═════ Data for processing

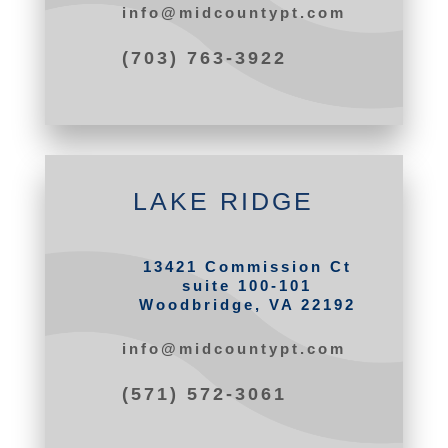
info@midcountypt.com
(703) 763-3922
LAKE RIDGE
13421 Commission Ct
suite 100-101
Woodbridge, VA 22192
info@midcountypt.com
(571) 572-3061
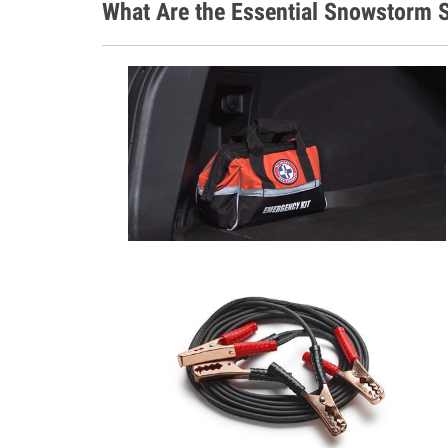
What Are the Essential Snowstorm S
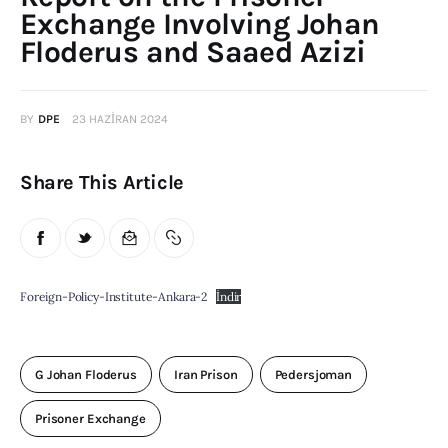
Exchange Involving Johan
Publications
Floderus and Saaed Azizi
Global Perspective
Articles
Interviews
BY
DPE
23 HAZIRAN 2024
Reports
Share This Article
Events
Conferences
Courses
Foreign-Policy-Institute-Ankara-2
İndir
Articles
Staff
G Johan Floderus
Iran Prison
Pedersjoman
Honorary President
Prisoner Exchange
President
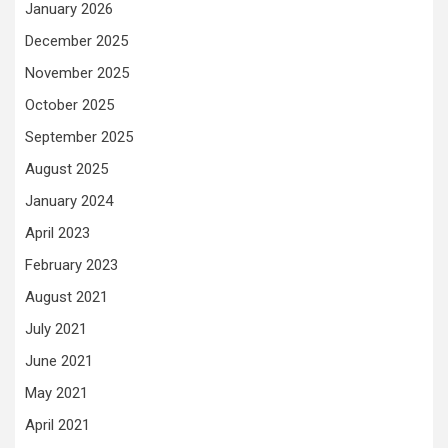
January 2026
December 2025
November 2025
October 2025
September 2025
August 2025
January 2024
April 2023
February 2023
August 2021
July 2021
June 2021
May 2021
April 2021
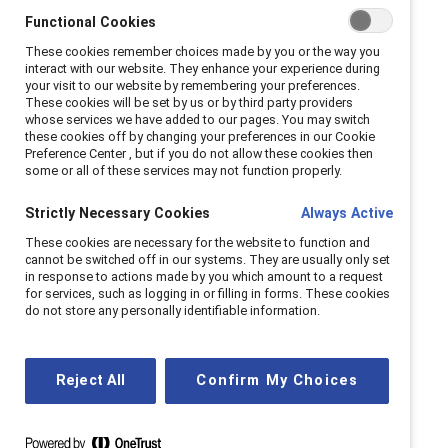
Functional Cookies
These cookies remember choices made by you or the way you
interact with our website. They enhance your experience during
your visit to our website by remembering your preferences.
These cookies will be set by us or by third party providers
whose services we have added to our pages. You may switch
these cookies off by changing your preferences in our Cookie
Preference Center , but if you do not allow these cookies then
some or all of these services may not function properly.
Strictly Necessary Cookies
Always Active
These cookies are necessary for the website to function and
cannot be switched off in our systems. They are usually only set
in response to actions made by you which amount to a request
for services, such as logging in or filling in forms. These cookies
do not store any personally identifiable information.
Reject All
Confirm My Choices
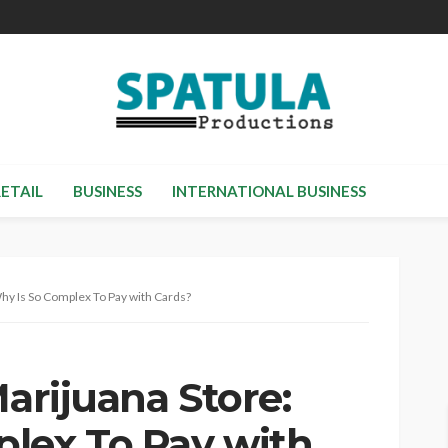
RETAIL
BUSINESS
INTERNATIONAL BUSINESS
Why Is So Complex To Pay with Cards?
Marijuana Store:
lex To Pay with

══════════
═════ Data for processing

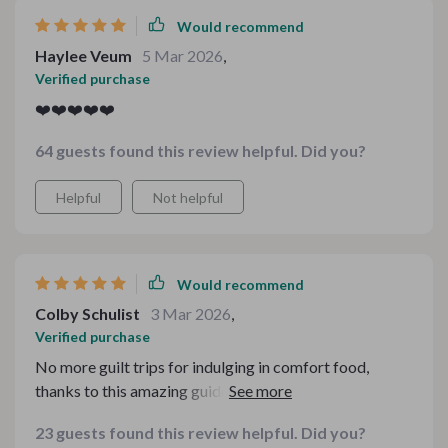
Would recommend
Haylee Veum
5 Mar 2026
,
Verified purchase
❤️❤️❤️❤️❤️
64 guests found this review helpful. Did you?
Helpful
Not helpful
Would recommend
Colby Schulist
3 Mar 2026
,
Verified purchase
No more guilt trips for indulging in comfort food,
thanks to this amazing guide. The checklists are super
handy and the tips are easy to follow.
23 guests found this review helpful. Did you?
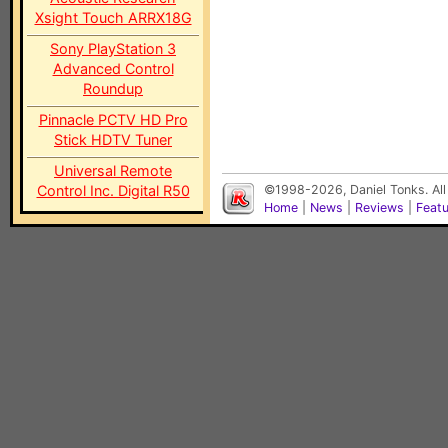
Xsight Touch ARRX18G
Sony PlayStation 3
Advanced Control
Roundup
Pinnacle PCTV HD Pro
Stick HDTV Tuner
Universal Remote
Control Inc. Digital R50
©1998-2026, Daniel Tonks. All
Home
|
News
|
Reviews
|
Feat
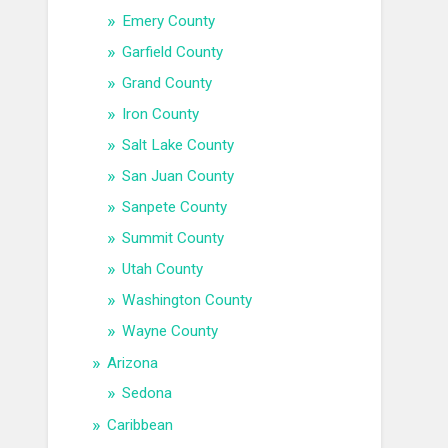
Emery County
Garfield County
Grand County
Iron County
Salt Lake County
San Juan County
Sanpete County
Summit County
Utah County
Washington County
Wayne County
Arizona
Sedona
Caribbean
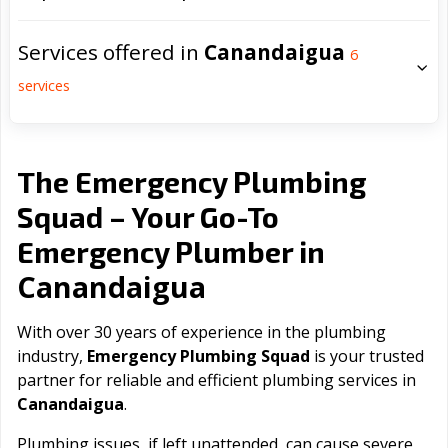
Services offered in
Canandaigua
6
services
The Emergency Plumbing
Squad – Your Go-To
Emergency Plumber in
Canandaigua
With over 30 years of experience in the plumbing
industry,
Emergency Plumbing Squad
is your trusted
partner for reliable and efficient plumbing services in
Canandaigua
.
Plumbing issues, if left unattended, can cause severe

══════════

What you need to do: List every line above that contains the word "made".

Result of the exercise:
These cookies remember choices made by you or the way you
in response to actions made by you which amount to a request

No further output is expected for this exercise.